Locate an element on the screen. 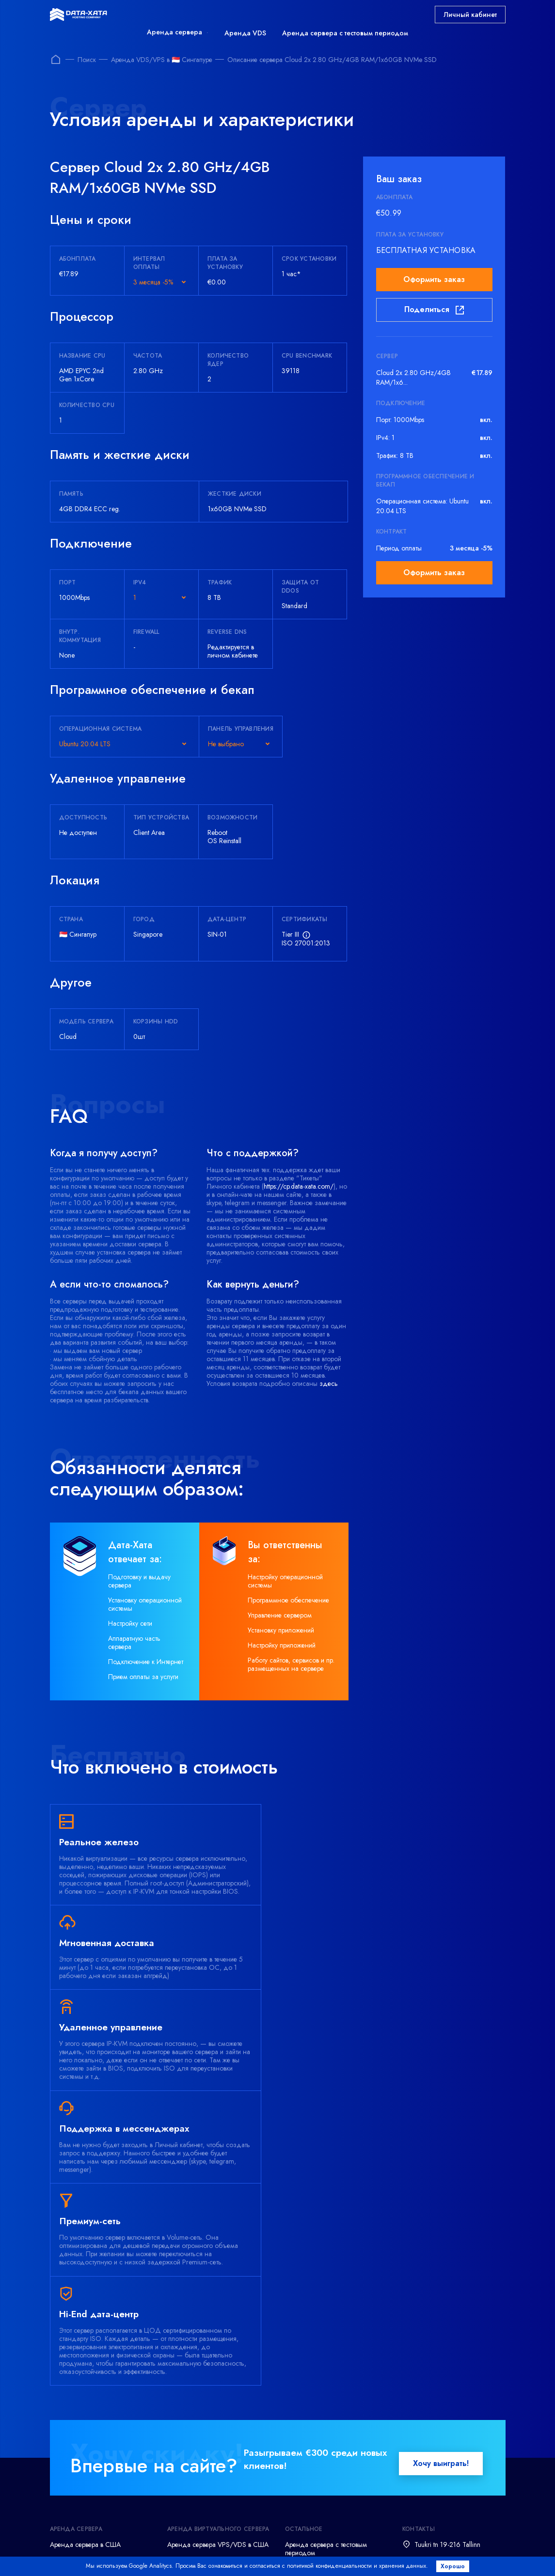 The width and height of the screenshot is (555, 2576). Администрирование серверов is located at coordinates (94, 2496).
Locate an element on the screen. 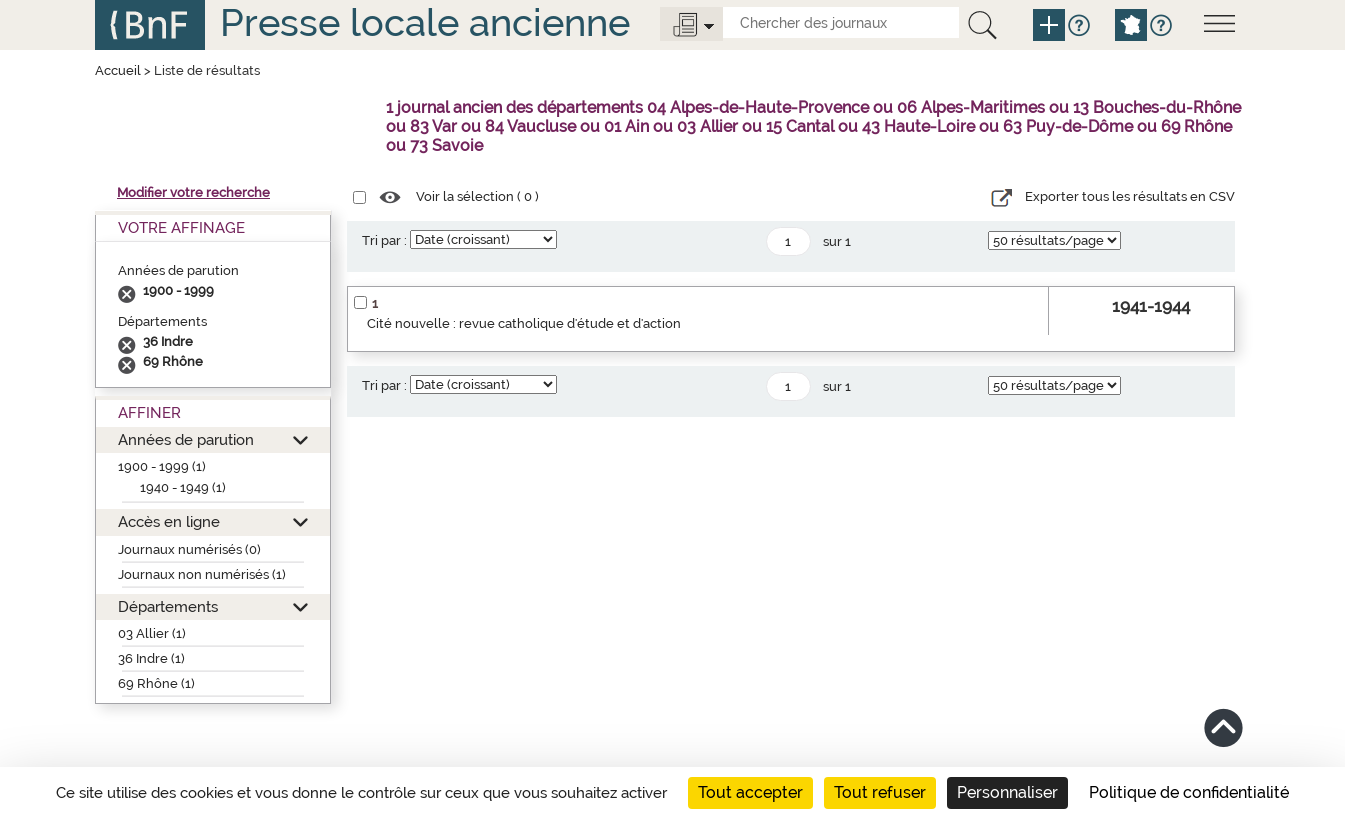 This screenshot has height=819, width=1345. Journaux non numérisés (1) is located at coordinates (202, 574).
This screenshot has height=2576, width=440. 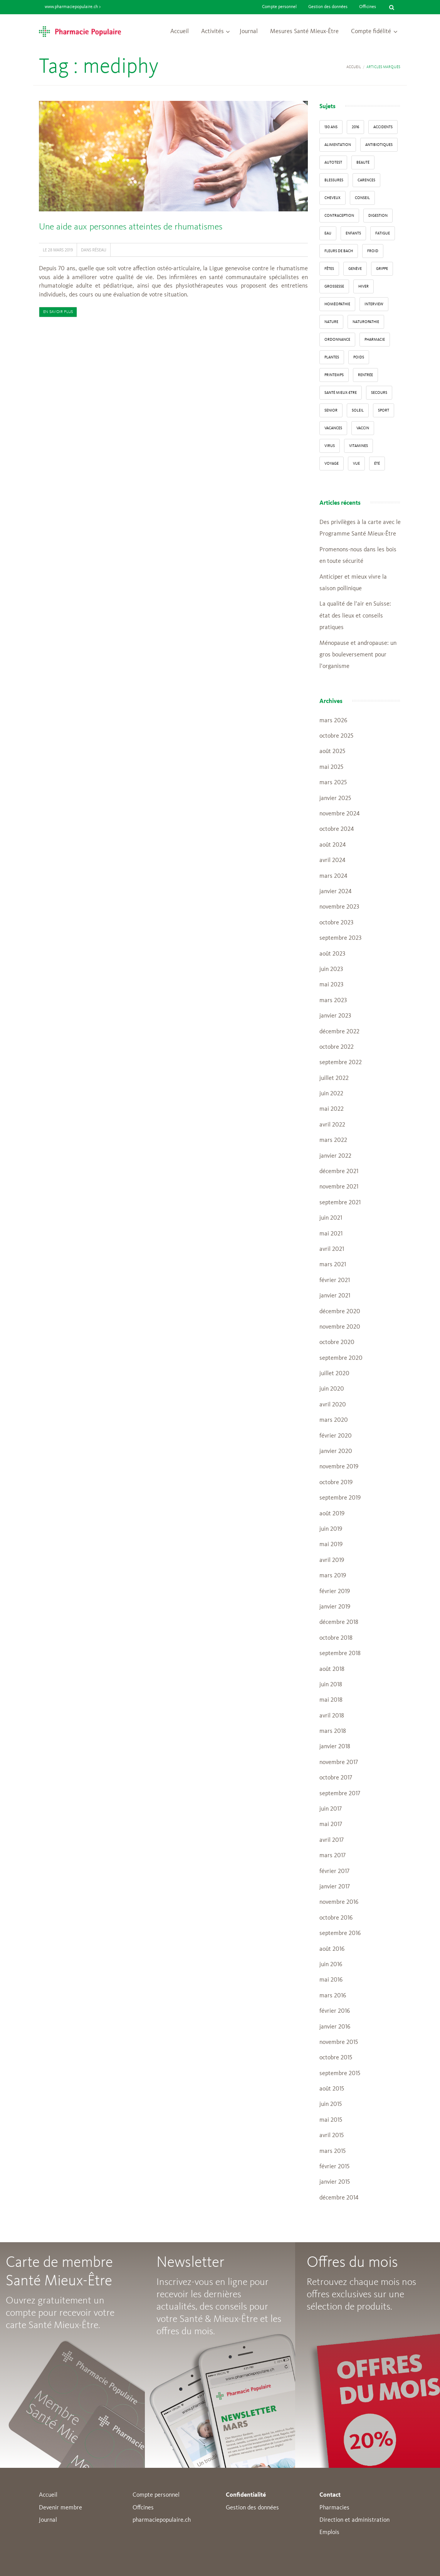 What do you see at coordinates (356, 463) in the screenshot?
I see `vue [vue (4 éléments)]` at bounding box center [356, 463].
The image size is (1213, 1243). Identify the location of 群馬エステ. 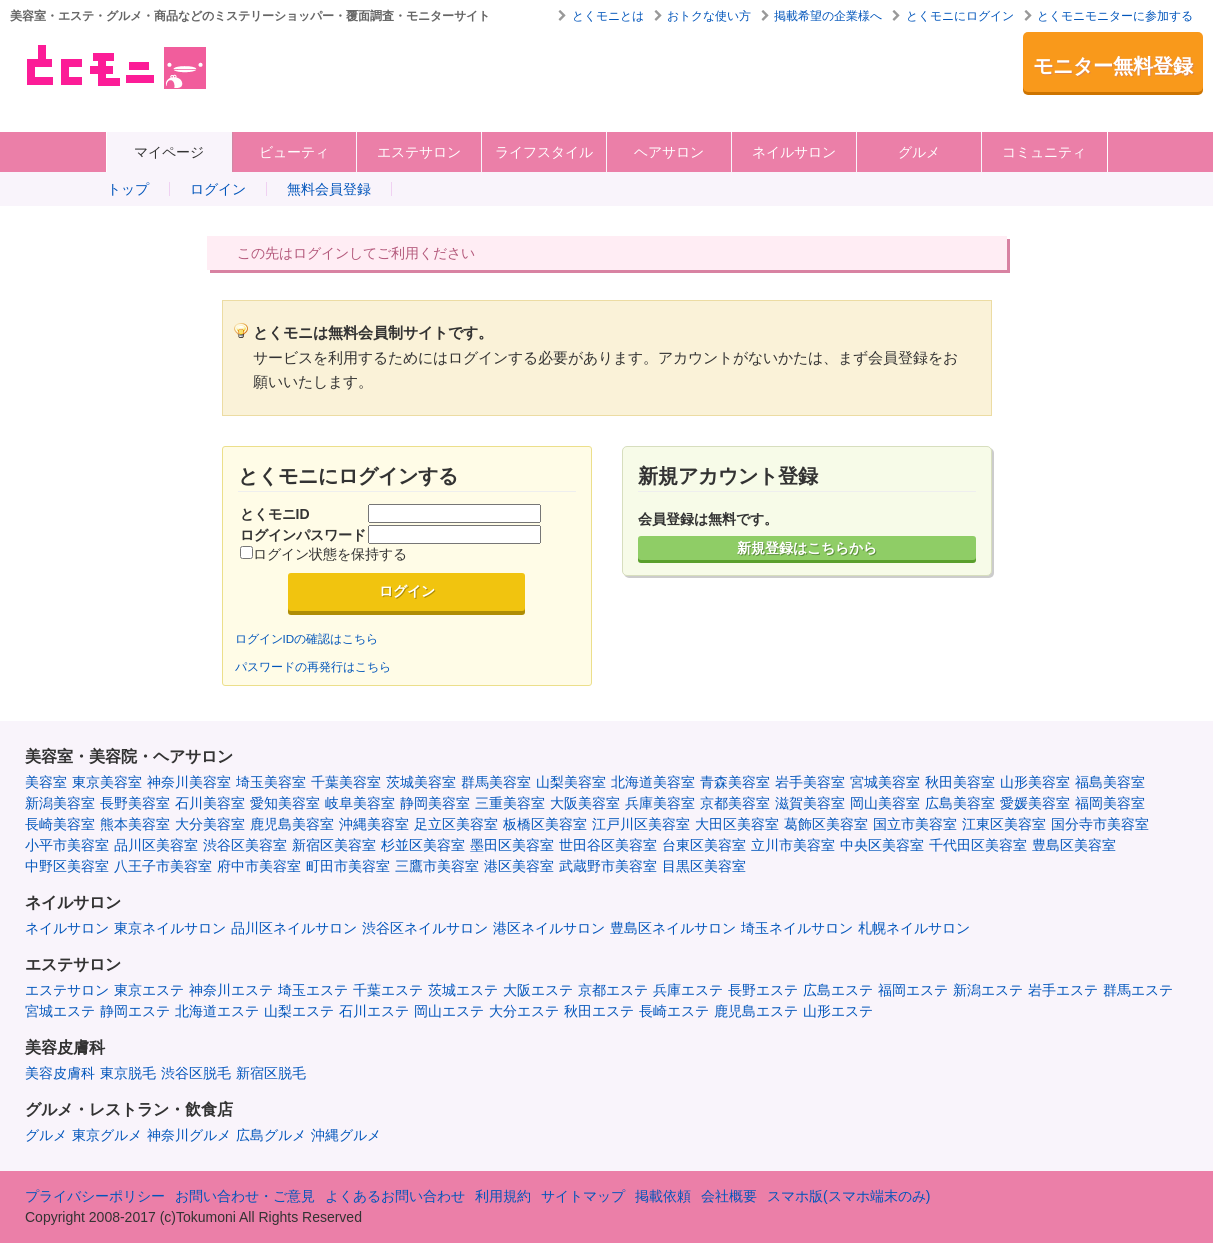
(1138, 990).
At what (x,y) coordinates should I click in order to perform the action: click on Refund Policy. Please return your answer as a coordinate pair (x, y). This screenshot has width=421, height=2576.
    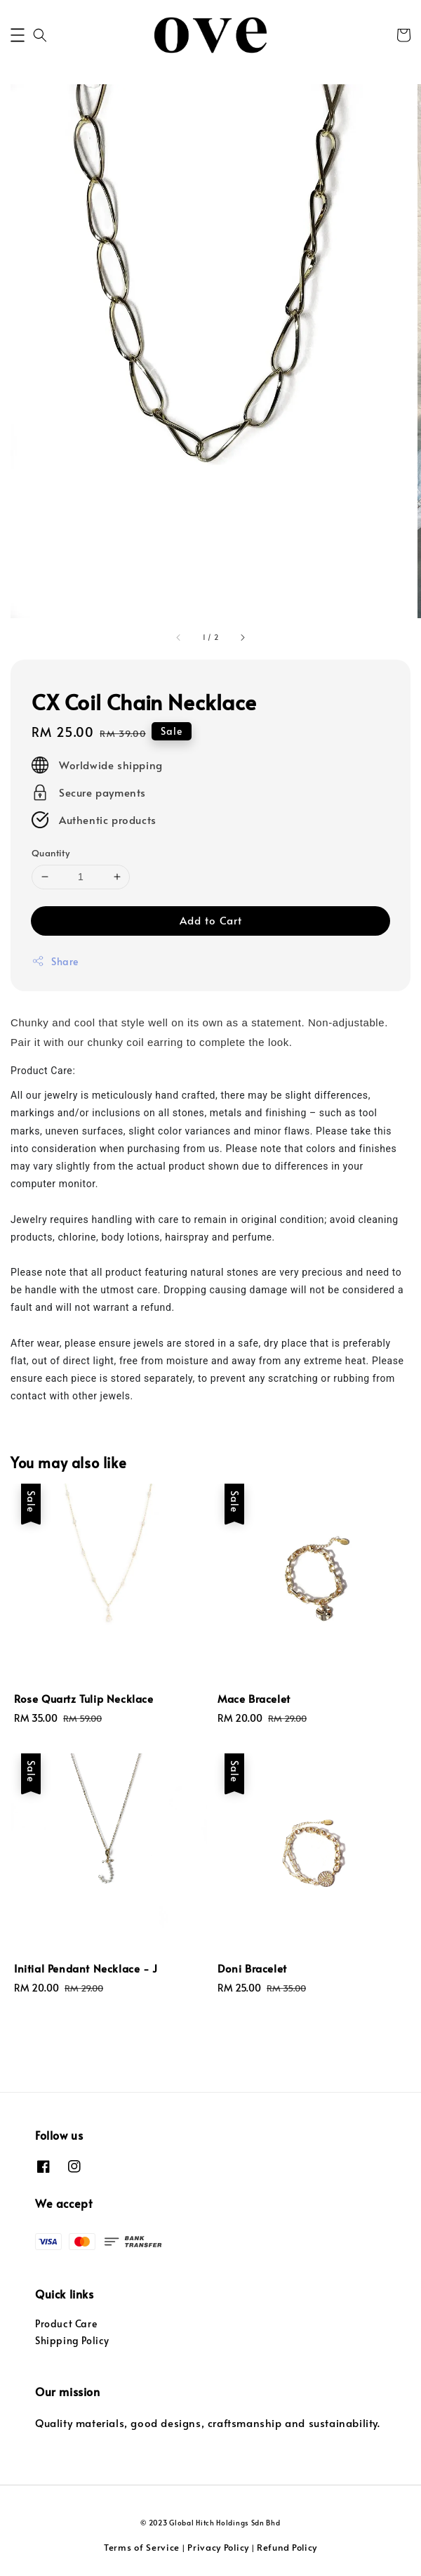
    Looking at the image, I should click on (287, 2547).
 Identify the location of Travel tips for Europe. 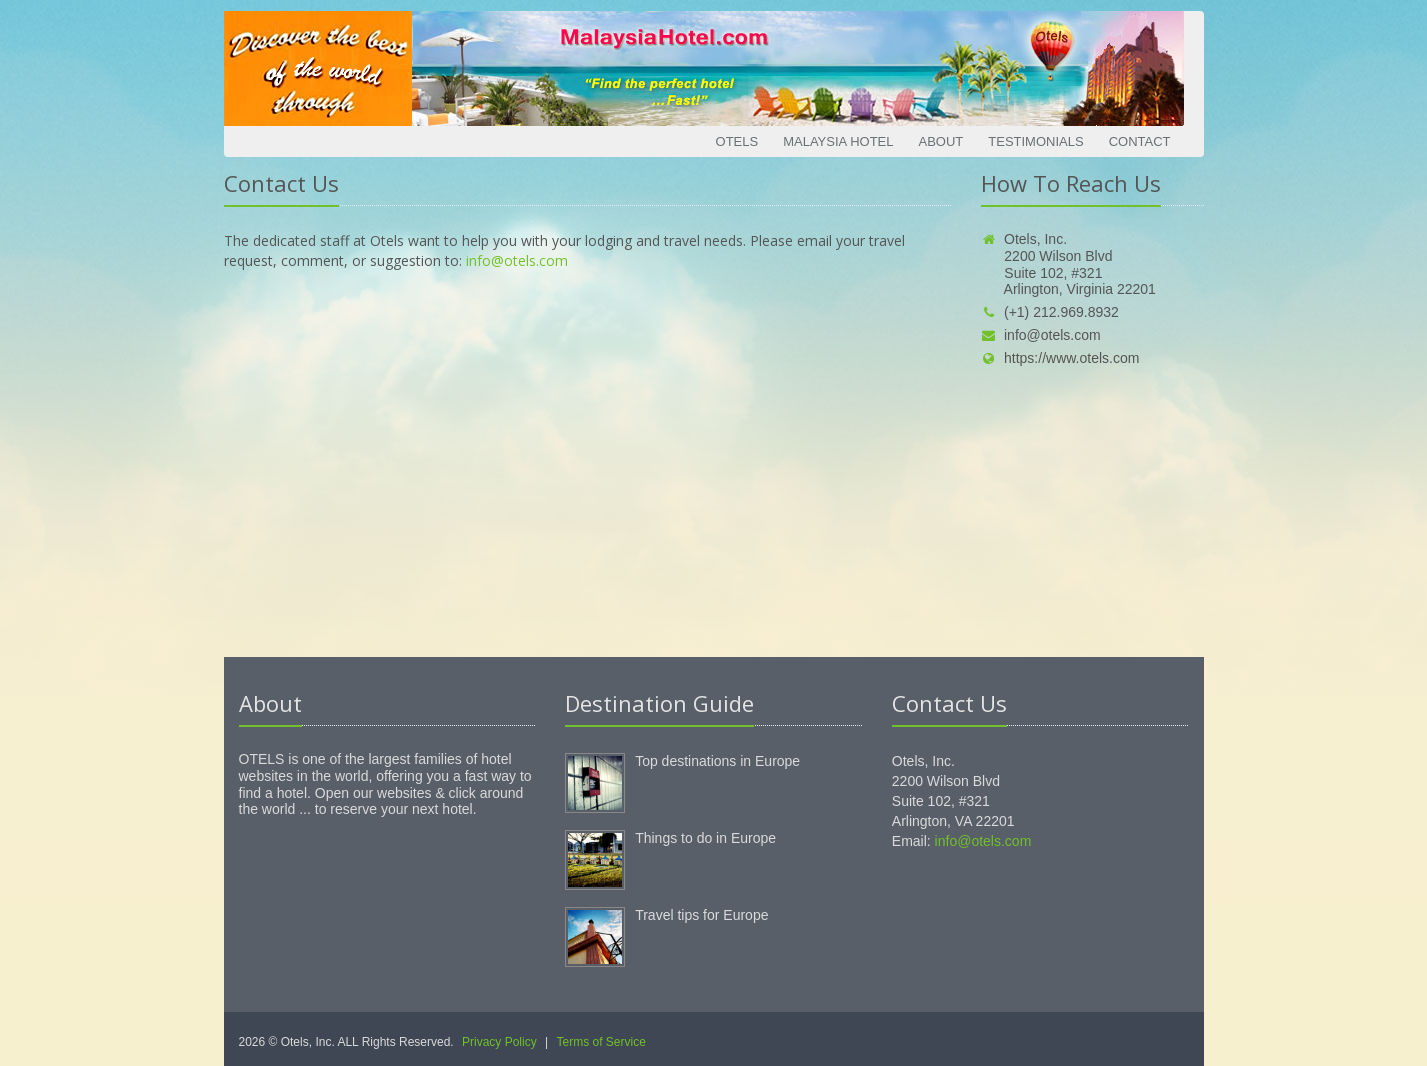
(701, 915).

——

▸ Task description
Nothing but the lines from the line with "At what (x,y)" through the last line of the listing above should be repeated, and pictures should be left out.

▸ Solution to the exercise
At what (x,y) coordinates should I click in order to perform the action: click on Refund Policy. Please return your answer as a coordinate pair (x, y). This screenshot has width=421, height=2576.
    Looking at the image, I should click on (287, 2547).
 Identify the location of Travel tips for Europe. 
(701, 915).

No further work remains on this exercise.